Future Research

Future Research (as visiting scientist)

Specific Aims

• Place cells on a microscope slide to reproduce the chromatin circles and structures as shown on the blog.

• Preserve the structures so they can be further examined.

1) Freeze the slides on dry ice to remove the coverslip and preserve the structures.

2) Heat fix both the coverslip and slide to preserve the structures.

• Determine the chemical nature of their composition.

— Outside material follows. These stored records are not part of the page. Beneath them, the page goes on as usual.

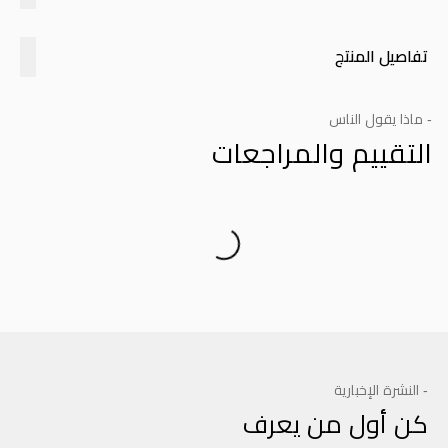
تفاصيل المنتج
- ماذا يقول الناس
التقييم والمراجعات
Product Reviews
- النشرة الإخبارية
كن أول من يعرف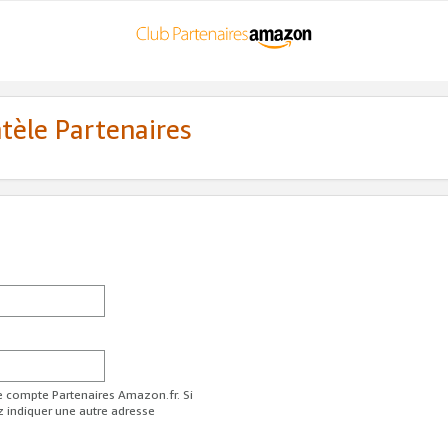
ntèle Partenaires
re compte Partenaires Amazon.fr. Si
z indiquer une autre adresse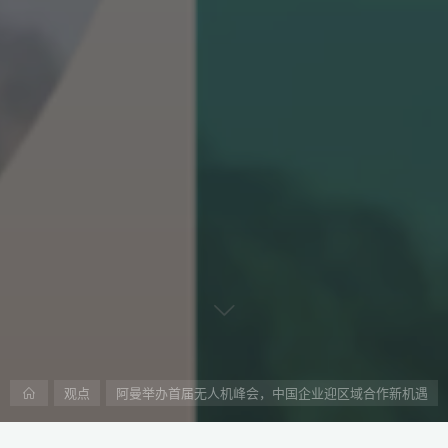
首
观点
阿曼举办首届无人机峰会，中国企业迎区域合作新机遇
页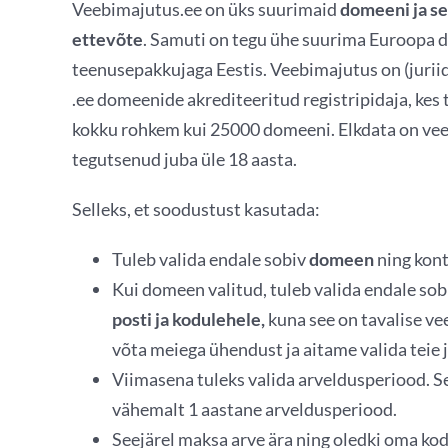
Veebimajutus.ee on üks suurimaid
domeeni ja s
ettevõte
. Samuti on tegu ühe suurima Euroopa 
teenusepakkujaga Eestis. Veebimajutus on (jurii
.ee domeenide akrediteeritud registripidaja, kes
kokku rohkem kui 25000 domeeni. Elkdata on ve
tegutsenud juba üle 18 aasta.
Selleks, et soodustust kasutada:
Tuleb valida endale sobiv
domeen
ning kont
Kui domeen valitud, tuleb valida endale so
posti ja kodulehele,
kuna see on tavalise vee
võta meiega ühendust ja aitame valida teie 
Viimasena tuleks valida arveldusperiood. S
vähemalt 1 aastane arveldusperiood.
Seejärel maksa arve ära ning oledki oma ko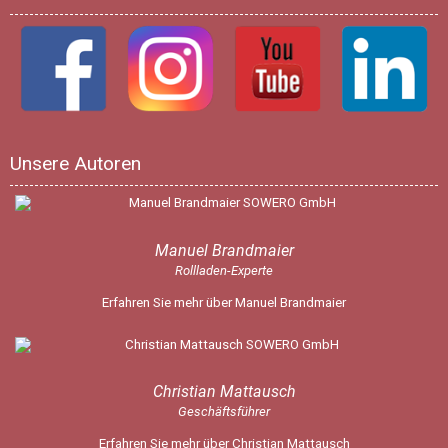
Unsere Autoren
Manuel Brandmaier
Rollladen-Experte
Erfahren Sie mehr über Manuel Brandmaier
Christian Mattausch
Geschäftsführer
Erfahren Sie mehr über Christian Mattausch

1) Perform in situ immunostaining on the structures to determine the following:

a) The general nature of their composition: protein, phospholipid, and nucleic acids

b) Specific types of biomolecules associated with origins of replication like topoisomerase II

2) Changes in the composition of the structures as they pass through the cell cycle or engage in apoptosis and necrosis.

• Study the physical structure of the circles using transmission electron microscopy (TEM).

1) Place cells onto an electron microscope grid under a microscope slide and coverslip and allow the  circles to develop.

2) Freeze the slides on dry ice to remove the coverslip and grid and preserve the structures.

3) Heat fix the grid to preserve the structures.

4) Stain and/or shadow the grid for TEM.

5) Examine the sample by TEM to check for connections between various structures that could be DNA or other linkages.

•  Use in situ DNA probes for the following studies:

1) Determine the structure and location of specific genes within these circles.

2) Determine the effect of the cell cycle, apoptosis, and necrosis on the structure and location of specific genes within these circles.

3) Determine the developmental fate of specific genes within these circles during cellular differentiation.

4) Locate and determine the developmental fates of origins of replication, promoters, and enhancers within these circles.